The problem is the two bugs in your R code:
xobs <- runif(n, -3, 3) + rnorm(n ,sigma)
yobs <- slope * xobs + intercept + rnorm(n ,sigma)
The first problem is that the rnorm
here uses sigma
as the location, not the scale.
The second problem is that yobs
should be based on x
, not xobs
.
Going forward, you probably don’t want the same error scale for the measurement error (x_obs
) and observations (y_obs
).
Here’s an R program to simulate:
N <- 1000
sigma <- 0.5
alpha <- 1.3
beta <- -0.4
x <- runif(N, -3, 3)
y_obs <- rnorm(N, alpha + beta * x, sigma)

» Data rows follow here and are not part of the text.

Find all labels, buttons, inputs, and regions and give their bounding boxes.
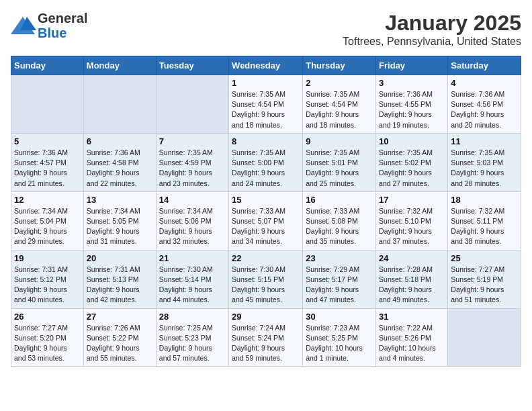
day-info: Sunrise: 7:27 AM Sunset: 5:19 PM Dayligh… [451, 265, 518, 306]
day-number: 1 [232, 78, 300, 88]
page-header: General Blue January 2025 Toftrees, Penn… [11, 11, 521, 48]
day-number: 17 [379, 195, 445, 205]
calendar-cell: 31Sunrise: 7:22 AM Sunset: 5:26 PM Dayli… [376, 308, 448, 367]
day-info: Sunrise: 7:35 AM Sunset: 4:59 PM Dayligh… [159, 148, 226, 189]
day-info: Sunrise: 7:33 AM Sunset: 5:08 PM Dayligh… [306, 206, 373, 247]
calendar-week-4: 19Sunrise: 7:31 AM Sunset: 5:12 PM Dayli… [11, 250, 521, 308]
day-number: 16 [306, 195, 373, 205]
calendar-cell: 18Sunrise: 7:32 AM Sunset: 5:11 PM Dayli… [448, 191, 521, 250]
calendar-cell: 13Sunrise: 7:34 AM Sunset: 5:05 PM Dayli… [83, 191, 156, 250]
calendar-cell: 11Sunrise: 7:35 AM Sunset: 5:03 PM Dayli… [448, 133, 521, 191]
day-info: Sunrise: 7:32 AM Sunset: 5:10 PM Dayligh… [379, 206, 445, 247]
calendar-cell: 5Sunrise: 7:36 AM Sunset: 4:57 PM Daylig… [11, 133, 84, 191]
calendar-cell: 17Sunrise: 7:32 AM Sunset: 5:10 PM Dayli… [376, 191, 448, 250]
day-number: 20 [87, 253, 153, 263]
day-number: 18 [451, 195, 518, 205]
calendar-cell: 4Sunrise: 7:36 AM Sunset: 4:56 PM Daylig… [448, 75, 521, 134]
day-number: 19 [14, 253, 81, 263]
calendar-cell: 27Sunrise: 7:26 AM Sunset: 5:22 PM Dayli… [83, 308, 156, 367]
month-title: January 2025 [343, 11, 521, 36]
day-number: 28 [159, 312, 226, 322]
calendar-cell: 19Sunrise: 7:31 AM Sunset: 5:12 PM Dayli… [11, 250, 84, 308]
day-number: 22 [232, 253, 300, 263]
calendar-cell: 1Sunrise: 7:35 AM Sunset: 4:54 PM Daylig… [229, 75, 303, 134]
calendar-cell: 3Sunrise: 7:36 AM Sunset: 4:55 PM Daylig… [376, 75, 448, 134]
day-info: Sunrise: 7:35 AM Sunset: 5:03 PM Dayligh… [451, 148, 518, 189]
day-number: 10 [379, 136, 445, 146]
calendar-cell: 28Sunrise: 7:25 AM Sunset: 5:23 PM Dayli… [156, 308, 228, 367]
calendar-header-row: SundayMondayTuesdayWednesdayThursdayFrid… [11, 56, 521, 75]
day-info: Sunrise: 7:35 AM Sunset: 5:00 PM Dayligh… [232, 148, 300, 189]
day-number: 29 [232, 312, 300, 322]
day-number: 21 [159, 253, 226, 263]
day-number: 14 [159, 195, 226, 205]
calendar-table: SundayMondayTuesdayWednesdayThursdayFrid… [11, 56, 521, 367]
header-cell-thursday: Thursday [303, 56, 376, 75]
day-number: 27 [87, 312, 153, 322]
day-info: Sunrise: 7:30 AM Sunset: 5:15 PM Dayligh… [232, 265, 300, 306]
day-info: Sunrise: 7:32 AM Sunset: 5:11 PM Dayligh… [451, 206, 518, 247]
day-number: 12 [14, 195, 81, 205]
calendar-cell: 24Sunrise: 7:28 AM Sunset: 5:18 PM Dayli… [376, 250, 448, 308]
title-block: January 2025 Toftrees, Pennsylvania, Uni… [343, 11, 521, 48]
calendar-cell: 15Sunrise: 7:33 AM Sunset: 5:07 PM Dayli… [229, 191, 303, 250]
day-number: 15 [232, 195, 300, 205]
header-cell-friday: Friday [376, 56, 448, 75]
calendar-cell: 22Sunrise: 7:30 AM Sunset: 5:15 PM Dayli… [229, 250, 303, 308]
day-info: Sunrise: 7:30 AM Sunset: 5:14 PM Dayligh… [159, 265, 226, 306]
calendar-cell: 7Sunrise: 7:35 AM Sunset: 4:59 PM Daylig… [156, 133, 228, 191]
day-info: Sunrise: 7:35 AM Sunset: 4:54 PM Dayligh… [232, 89, 300, 130]
calendar-cell [156, 75, 228, 134]
day-info: Sunrise: 7:26 AM Sunset: 5:22 PM Dayligh… [87, 323, 153, 364]
calendar-cell [11, 75, 84, 134]
calendar-cell: 12Sunrise: 7:34 AM Sunset: 5:04 PM Dayli… [11, 191, 84, 250]
calendar-week-5: 26Sunrise: 7:27 AM Sunset: 5:20 PM Dayli… [11, 308, 521, 367]
logo-icon [11, 15, 36, 36]
calendar-cell: 2Sunrise: 7:35 AM Sunset: 4:54 PM Daylig… [303, 75, 376, 134]
calendar-cell: 6Sunrise: 7:36 AM Sunset: 4:58 PM Daylig… [83, 133, 156, 191]
day-number: 7 [159, 136, 226, 146]
day-info: Sunrise: 7:36 AM Sunset: 4:57 PM Dayligh… [14, 148, 81, 189]
logo-general-text: General [38, 11, 87, 26]
day-number: 8 [232, 136, 300, 146]
day-info: Sunrise: 7:34 AM Sunset: 5:06 PM Dayligh… [159, 206, 226, 247]
day-number: 5 [14, 136, 81, 146]
day-info: Sunrise: 7:36 AM Sunset: 4:55 PM Dayligh… [379, 89, 445, 130]
calendar-week-3: 12Sunrise: 7:34 AM Sunset: 5:04 PM Dayli… [11, 191, 521, 250]
header-cell-tuesday: Tuesday [156, 56, 228, 75]
day-number: 4 [451, 78, 518, 88]
day-number: 25 [451, 253, 518, 263]
calendar-cell: 26Sunrise: 7:27 AM Sunset: 5:20 PM Dayli… [11, 308, 84, 367]
calendar-cell: 20Sunrise: 7:31 AM Sunset: 5:13 PM Dayli… [83, 250, 156, 308]
calendar-cell: 8Sunrise: 7:35 AM Sunset: 5:00 PM Daylig… [229, 133, 303, 191]
day-info: Sunrise: 7:34 AM Sunset: 5:05 PM Dayligh… [87, 206, 153, 247]
day-number: 26 [14, 312, 81, 322]
location-title: Toftrees, Pennsylvania, United States [343, 36, 521, 48]
header-cell-saturday: Saturday [448, 56, 521, 75]
day-info: Sunrise: 7:35 AM Sunset: 4:54 PM Dayligh… [306, 89, 373, 130]
day-info: Sunrise: 7:35 AM Sunset: 5:01 PM Dayligh… [306, 148, 373, 189]
calendar-cell: 10Sunrise: 7:35 AM Sunset: 5:02 PM Dayli… [376, 133, 448, 191]
day-info: Sunrise: 7:23 AM Sunset: 5:25 PM Dayligh… [306, 323, 373, 364]
logo-blue-text: Blue [38, 26, 87, 40]
day-number: 13 [87, 195, 153, 205]
calendar-cell [448, 308, 521, 367]
day-info: Sunrise: 7:33 AM Sunset: 5:07 PM Dayligh… [232, 206, 300, 247]
calendar-cell: 29Sunrise: 7:24 AM Sunset: 5:24 PM Dayli… [229, 308, 303, 367]
calendar-cell [83, 75, 156, 134]
day-number: 23 [306, 253, 373, 263]
day-number: 31 [379, 312, 445, 322]
header-cell-sunday: Sunday [11, 56, 84, 75]
day-number: 3 [379, 78, 445, 88]
calendar-cell: 14Sunrise: 7:34 AM Sunset: 5:06 PM Dayli… [156, 191, 228, 250]
day-number: 6 [87, 136, 153, 146]
day-info: Sunrise: 7:36 AM Sunset: 4:58 PM Dayligh… [87, 148, 153, 189]
day-number: 30 [306, 312, 373, 322]
day-info: Sunrise: 7:35 AM Sunset: 5:02 PM Dayligh… [379, 148, 445, 189]
day-info: Sunrise: 7:22 AM Sunset: 5:26 PM Dayligh… [379, 323, 445, 364]
calendar-cell: 16Sunrise: 7:33 AM Sunset: 5:08 PM Dayli… [303, 191, 376, 250]
day-info: Sunrise: 7:34 AM Sunset: 5:04 PM Dayligh… [14, 206, 81, 247]
calendar-cell: 30Sunrise: 7:23 AM Sunset: 5:25 PM Dayli… [303, 308, 376, 367]
day-number: 2 [306, 78, 373, 88]
day-info: Sunrise: 7:31 AM Sunset: 5:13 PM Dayligh… [87, 265, 153, 306]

x_obs <- rnorm(N, x, sigma)
library('cmdstanr')
model <- cmdstan_model('foo.stan')
fit <- model$sample(data = list(N = N, x_obs = x_obs, y_obs = y_obs), parallel_chains=4)
print(fit$summary(variables = c("alpha", "beta", "sigma")))
and here’s the matching Stan model:
data{
int<lower=0> N;
array[N] real x_obs;
array[N] real y_obs;
}
parameters {
real alpha;
real beta;
real<lower=0> sigma;
vector[N] x;
}
model {
alpha ~ normal(0, 5);
beta ~ normal(0, 5);
sigma ~ normal(0, 5);
x_obs ~ normal(x, sigma);
y_obs ~ normal(alpha + beta * x, sigma);
}
and here’s the fit that the simulation script prints:
All 4 chains finished successfully.
Mean chain execution time: 3.1 seconds.
Total execution time: 3.2 seconds.
# A tibble: 3 × 10
variable mean median sd mad q5 q95 rhat ess_bulk ess_tail
<chr> <dbl> <dbl> <dbl> <dbl> <dbl> <dbl> <dbl> <dbl> <dbl>
1 alpha 1.32 1.32 0.0173 0.0168 1.29 1.34 1.00 4515. 3011.
2 beta -0.370 -0.370 0.00912 0.00911 -0.384 -0.355 1.00 4293. 2735.
3 sigma 0.498 0.498 0.0114 0.0114 0.480 0.518 1.00 1812. 2185.